The White House embraced this view in its political strategy of asserting that conservative Republicans were irresponsible. “I don’t see why anybody’s talking about playing chicken with the debt ceiling,” Mr Obama’s top economist Austan Goolsbee said back in January, echoing Mr Geithner’s message. Yet in spite of this seemingly inhospitable environment, conservatives now have a clear path to both political success and superior policy during the current two-week extension, agreed in early March.
This should involve passing a debt-limit increase soon, and then pairing its passage with spending controls that ensure lower future deficits and debt. How would this work? Conservatives who promised not to raise the debt limit conveyed an important sentiment: the rules of profligacy and borrow-as-you-go had to change. Unfortunately, a debt-limit increase is ultimately not a statement about the future. It is a reflection of the past. Moreover, failing to raise the limit in a timely fashion courts international financial volatility at odds with pro-growth policies and a pledge to be efficient managers of government functions.
Thus, in the end, conservatives will raise the debt limit. By moving early they can stop the White House pinning any delay on them – if the debate drags on, Democrats in the Senate, and Mr Obama, must shoulder some of the blame. Also, by including in the same legislation controls on future federal spending, conservatives can change the debate to the friendly turf of whether the government should be pared back.

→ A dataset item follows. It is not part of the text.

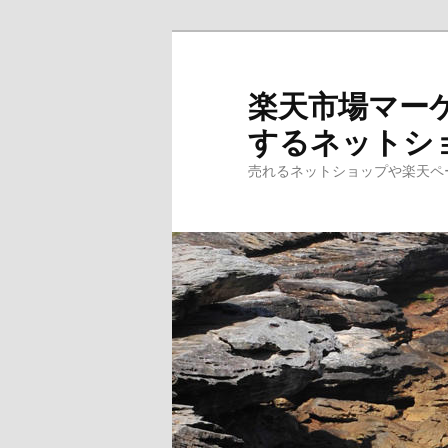
楽天市場マー
するネットシ
売れるネットショップや楽天ペ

In the coming weeks, conservatives can prove they are no threat to US credit ratings, by moving quickly to raise the debt ceiling. In the process they can also help to control federal spending, reduce deficits and avert US fiscal distress spilling into world capital markets. Recent experience with stopgap funding is instructive. Democrats have attempted to portray Republicans as a party that wants to shut down government. But by including reductions in federal programmes in a recent funding, Republicans changed the debate. If this is whether to shut the government, conservatives will lose. But if it is over the need to control federal spending, they will have already won.